BLAT Program Specifications

General:

Blat produces two major classes of alignments: at the DNA level between two sequences that are of 95% or greater identity, but which may include large inserts, and at the protein or translated DNA level between sequences that are of 80% or greater identity and may also include large inserts.  The output of BLAT is flexible.  By default it is a simple tab-delimited file which describes the alignment, but which does not include the sequence of the alignment itself.  Optionally it can produce BLAST and WU-BLAST compatable output as well as a number of other formats.

 

There are three main programs in the BLAT suite:  a stand-alone program called ‘blat’.  A server which maintains an index of a genome in memory called ‘gfServer’, and a client which can query the index over the network called ‘gfClient’.  Since it takes some time (10 to 25 minutes) to index an entire genome, the gfServer/gfClient model is best suited for situations where interactive users wish to quickly locate a few sequences in the genome.  The genome index does take memory – close to a gigabyte for a nucleotide based index and over two gigabytes for a translated protein index. The stand-alone program is most suited for large batch alignments, which can be spread across many machines.  There are two additional programs – faToNib which converts a .fa nucleotide file to a denser format which is suitable for random access, and nibFrag which can convert all or a portion of a .nib file back to .fa format.

Command Line:

The command line options of each of the programs is described below. Similar summaries of usage are printed when a command is run with no arguments.

 

blat

 

blat - Standalone BLAT sequence search command line tool

usage:

   blat database query [-ooc=11.ooc] output.psl

where:

   database is either a .fa file, a .nib file, or a list of .fa or .nib

   files, query is similarly a .fa, .nib, or list of .fa or .nib files

   -ooc=11.ooc tells the program to load over-occurring 11-mers from

               and external file.  This will increase the speed

               by a factor of 40 in many cases, but is not required

   output.psl is where to put the output.

options:

   -t=type     Database type.  Type is one of:

                 dna - DNA sequence

                 prot - protein sequence

                 dnax - DNA sequence translated in six frames to protein

               The default is dna

   -q=type     Query type.  Type is one of:

                 dna - DNA sequence

                 rna - RNA sequence

                 prot - protein sequence

                 dnax - DNA sequence translated in six frames to protein

                 rnax - DNA sequence translated in three frames to protein

               The default is dna

   -prot       Synonymous with -d=prot -q=prot

   -ooc=N.ooc  Use overused tile file N.ooc.  N should correspond to

               the tileSize

   -tileSize=N sets the size of match that triggers an alignment.

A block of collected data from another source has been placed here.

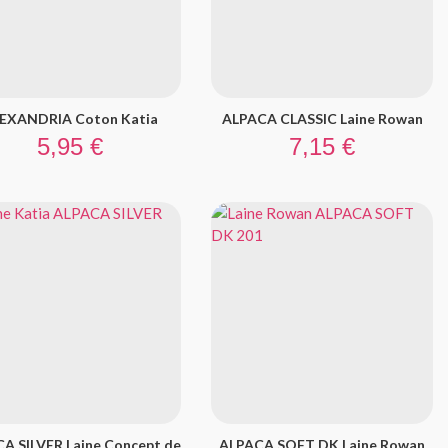
EXANDRIA Coton Katia
ALPACA CLASSIC Laine Rowan
Prix
Prix
5,95 €
7,15 €
A SILVER Laine Concept de
ALPACA SOFT DK Laine Rowan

               Usually between 8 and 12

               Default is 11 for DNA and 5 for protein.

   -oneOff=N   If set to 1 this allows one mismatch in tile and still

               triggers an alignments.  Default is 0.


   -minMatch=N sets the number of tile matches.  Usually set from 2 to 4

               Default is 2 for nucleotide, 1 for protein.

   -minScore=N sets minimum score.  This is twice the matches minus the

               mismatches minus some sort of gap penalty.  Default is 30

   -minIdentity=N Sets minimum sequence identity (in percent).  Default is

               90 for nucleotide searches, 25 for protein or translated

               protein searches.

   -maxGap=N   sets the size of maximum gap between tiles in a clump.  Usually

               set from 0 to 3.  Default is 2. Only relevent for minMatch > 1.

   -noHead     suppress .psl header (so it's just a tab-separated file)

   -makeOoc=N.ooc Make overused tile file

   -repMatch=N sets the number of repetitions of a tile allowed before

               it is marked as overused.  Typically this is 256 for tileSize

               12, 1024 for tile size 11, 4096 for tile size 10.

               Default is 1024.  Typically only comes into play with makeOoc

   -mask=type  Mask out repeats.  Alignments won't be started in masked region

               but may extend through it in nucleotide searches.  Masked areas

               are ignored entirely in protein or translated searches. Types are

                 lower - mask out lower cased sequence

                 upper - mask out upper cased sequence

                 out   - mask according to database.out RepeatMasker .out file

                 file.out - mask database according to RepeatMasker file.out

   -qMask=type Mask out repeats in query sequence.  Similar to -mask above but

               for query rather than target sequence.

   -minRepDivergence=NN - minimum percent divergence of repeats to allow

               them to be unmasked.  Default is 15.  Only relevant for

               masking using RepeatMasker .out files.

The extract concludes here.